One classmate, Jeanne Harris Nutter, class of 1970, suggested contacting Lee to "fill in the gaps" of her son's life. Then when the classmates learned of a movie coming out based on the 2009 book, they began contacting other Boylan graduates that have connections to New York, Washington and even the Vatican.
"Jeanne called me and asked if I heard about the movie 'Philomena.' I said I heard about it but haven't seen it," Perez- Hewitt said, explaining that in her town it only played for a week or two.
"Well," Jeanne said, "it's about our Michael! I couldn't believe it."
The two shared a flood of memories about Hess. Then Harris Nutter suggested the classmates gather their memories and pictures and find a way to reach out to Lee and help "a mom get to know her son."
Lee's child, Anthony, was adopted at age 3, along with a girl named Mary, by Dr. A. Michael Hess, a successful urologist, and his wife, Marjorie Lane Hess.
Anthony was renamed Michael and he and Mary lived with the Hesses and their three biological sons in Iowa, St. Louis, Illinois and then Rockford. After Michael and Mary Hess graduated from Boylan, the Hesses moved to Florida, where Mary still resides. Michael Hess died in 1995.

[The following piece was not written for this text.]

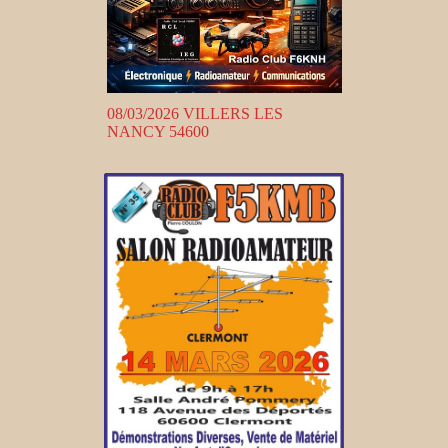
08/03/2026 VILLERS LES
NANCY 54600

"I just remember Michael being so charismatic and it was just natural for him. And he was kind and so handsome; I had a mad crush on him," Perez-Hewitt told The Observer, newspaper of the Rockford Diocese. "I was running for student council and we had the campaign meetings at his house. He was so engaged in life and was just a kind human being and we want to share that with Philomena."
She has been part of the International Rotary Organization, so she made some connections in England and Ireland to contact Lee.
Harris Nutter went to grade school with Hess. She said she didn't recall if Mike ever talked about being adopted.
Her own career as a social worker, which included working with special-needs adoption and children in foster care, led her to try to reach out to Lee.
"I understand the struggle they both went through in their search for each other," said Harris Nutter. "I understand the pain of giving up a child for adoption, either voluntarily or involuntarily. It is not easy. ... It is life changing and tragic."
Harris Nutter said she and her fellow Boylan alums have stories "to share with Philomena and photos and maybe other tangible pieces of Michael that she can have to fill the piece of her heart that has been missing for 50 some years."
Whether the Boylan connection to Philomena Lee goes full circle, the Boylan family as Perez-Hewitt called it, is stronger for the memories.